Canvas Similarity and Clustering Panel

In this panel, you can generate Canvas fingerprints for the selected entries in the Project Table, calculate similarities based on these fingerprints, and cluster the entries using the similarity metric.

To open this panel, do one of the following:

  • Click the Tasks button and browse to Ligand-Based Virtual Screening → Fingerprint Similarity
  • Click the Tasks button and browse to Discovery Informatics and QSAR → Fingerprint Similarity

Canvas Similarity and Clustering Panel Features

Fingerprints tab

In this tab, you set up the fingerprint calculation.

Precision options

Choose the fingerprint precision. A higher number of bits reduces the chance of collisions; with 64-bit fingerprints, collisions should be extremely rare. A higher number of bits also means that the calculation takes longer to run.

Fingerprint type option menu

Choose the type of fingerprint to calculate. Radial, dendritic, or MolPrint2D often give the best results.

Atom typing scheme list

Choose an atom typing scheme for the fingerprint calculation. If you choose a more specific atom typing scheme, the fingerprints for each molecule will be more distinct, and the similarities between molecules will be smaller.

Similarity tab

In this tab you can calculate the similarity of one or more ligands to a set of ligands. The ligands that you want to use as references must be included in the Workspace, and the ligands for which you want to calculate similarities must be selected in the Project Table. You must generate fingerprints for all of these ligands before you calculate similarities: any ligands that don't have fingerprints are silently ignored.

Similarity metric option menu

Choose the metric that is used for calculating similarities. See canvasFPMatrix for a list of metrics and their definitions.

Tversky alpha and Tversky beta text boxes

Specify the alpha and beta parameters if the Tversky metric is chosen from the Similarity metric option menu.

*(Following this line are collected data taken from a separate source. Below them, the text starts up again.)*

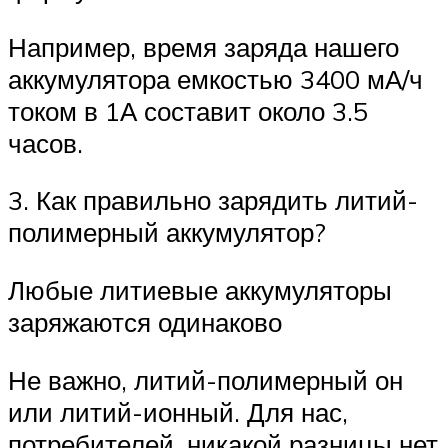
Например, время заряда нашего
аккумулятора емкостью 3400 мА/ч
током в 1А составит около 3.5
часов.
3. Как правильно зарядить литий-
полимерный аккумулятор?
Любые литиевые аккумуляторы
заряжаются одинаково
Не важно, литий-полимерный он
или литий-ионный. Для нас,
потребителей, никакой разницы нет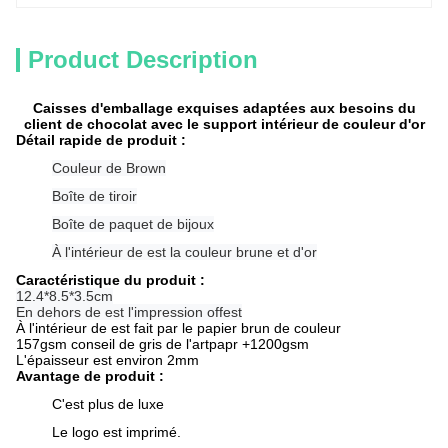
Product Description
Caisses d'emballage exquises adaptées aux besoins du
client de chocolat avec le support intérieur de couleur d'or
Détail rapide de produit :
Couleur de Brown
Boîte de tiroir
Boîte de paquet de bijoux
À l'intérieur de est la couleur brune et d'or
Caractéristique du produit :
12.4*8.5*3.5cm
En dehors de est l'impression offest
À l'intérieur de est fait par le papier brun de couleur
157gsm conseil de gris de l'artpapr +1200gsm
L'épaisseur est environ 2mm
Avantage de produit :
C'est plus de luxe
Le logo est imprimé.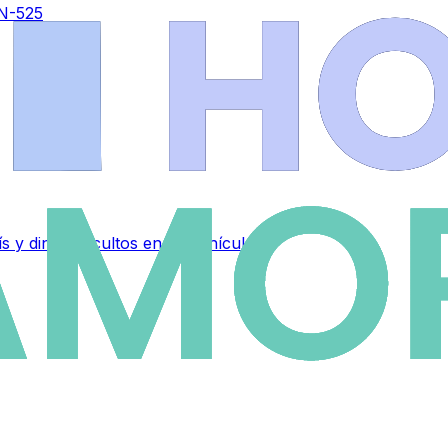
 N-525
 y dinero ocultos en su vehículo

Calculate Similarity button

Calculate the similarities. The similarities are reported as properties in the Project Table for the selected entries. If only one entry is included in the Workspace, the property name is Canvas metric Similarity. If more than one entry is included in the Workspace, five properties are added:

  • Canvas Mean metric Similarity—Average of similarities to all included entries
  • Canvas Max metric Similarity—Similarity of the most similar included entry
  • Canvas Min metric Similarity—Similarity of the least similar included entry
  • Canvas Max metric Similarity ID—the entry ID of the most similar included entry
  • Canvas Min metric Similarity ID—the entry ID of the least similar included entry
Sort selected entries by similarity option

Sort the selected entries in the Project Table by the similarity values, from highest to lowest. If you have more than one ligand in the Workspace, the maximum similarity is used for sorting.

Cluster tab

In this tab, you can cluster the selected entries by their similarity values, using the fingerprints and the settings in the Similarity tab. Hierarchical agglomerative clustering is used. Once clustering is done, you can examine the clustering statistics, a dendrogram of the clustering, and the distance matrix, and you can apply the clustering to the selected entries, to create groups or create index and size properties.

Linkage method option menu

Specify the linkage method. These are the methods used by Canvas for hierarchical clustering.

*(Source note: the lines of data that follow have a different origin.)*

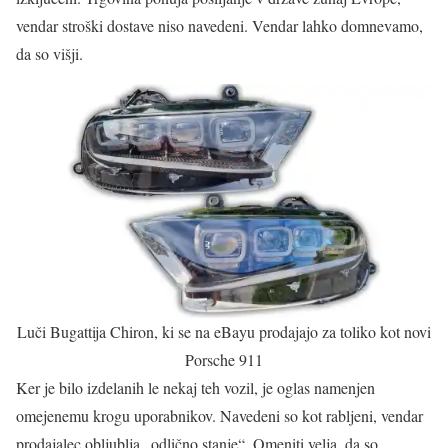
vendar stroški dostave niso navedeni. Vendar lahko domnevamo,
da so višji.
Luči Bugattija Chiron, ki se na eBayu prodajajo za toliko kot novi
Porsche 911
Ker je bilo izdelanih le nekaj teh vozil, je oglas namenjen
omejenemu krogu uporabnikov. Navedeni so kot rabljeni, vendar
prodajalec obljublja „odlično stanje“. Omeniti velja, da so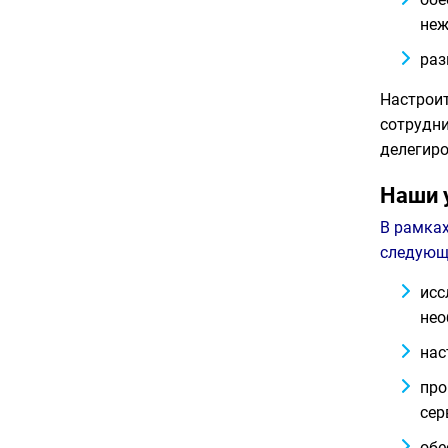
неж
раз
Настрои
сотрудни
делегиро
Наши 
В рамках
следующ
исс
нео
нас
про
сер
обе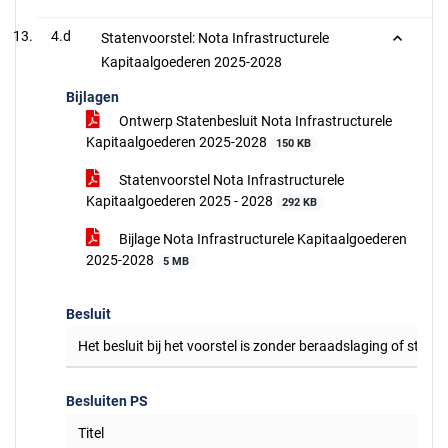
4.d
Statenvoorstel: Nota Infrastructurele
Kapitaalgoederen 2025-2028
Bijlagen
Ontwerp Statenbesluit Nota Infrastructurele
Kapitaalgoederen 2025-2028
150 KB
Statenvoorstel Nota Infrastructurele
Kapitaalgoederen 2025 - 2028
292 KB
Bijlage Nota Infrastructurele Kapitaalgoederen
2025-2028
5 MB
Besluit
Het besluit bij het voorstel is zonder beraadslaging of stem
Besluiten PS
Titel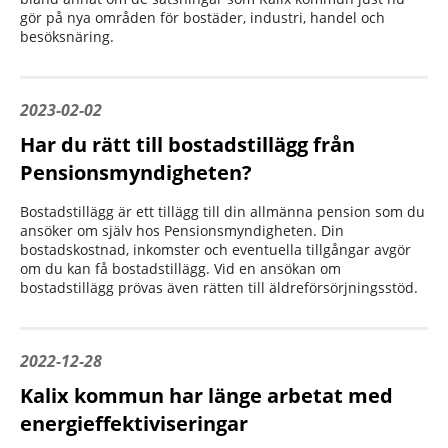
gör på nya områden för bostäder, industri, handel och
besöksnäring.
2023-02-02
Har du rätt till bostadstillägg från
Pensionsmyndigheten?
Bostadstillägg är ett tillägg till din allmänna pension som du
ansöker om själv hos Pensionsmyndigheten. Din
bostadskostnad, inkomster och eventuella tillgångar avgör
om du kan få bostadstillägg. Vid en ansökan om
bostadstillägg prövas även rätten till äldreförsörjningsstöd.
2022-12-28
Kalix kommun har länge arbetat med
energieffektiviseringar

Calculate Clustering button

Perform the hierarchical clustering calculation.

Clustering Results section

This section gives access to the results of the clustering. The cluster strain and the best number of clusters are reported. Detailed results can be viewed by clicking the buttons, described below.

Clustering Statistics button

Display a plot of various statistics of the clustering as a function of the number of clusters, in the Clustering Statistics panel. The statistics are: Kelley penalty, R-squared, Semipartial R-squared, Merge distance, Separation ratio. You can click in the plot to set the number of clusters in the Number of clusters text box.

Dendrogram button

Display a dendrogram of the hierarchy of clusters, in the Dendrogram panel. You can click in the plot to set the number of clusters in the Number of clusters text box.

Distance matrix button

Display the distance matrix used for clustering graphically, with values represented by a color map, in the Distance Matrix panel. You can display the matrix in cluster order (as shown in the Dendrogram panel) or in the original (input) order. You can click in the plot to display the 2D structures in the panel, and optionally in the Workspace.

Apply Clustering section

In this section, you can apply the clustering to the selected entries in the Project Table for a particular number of clusters.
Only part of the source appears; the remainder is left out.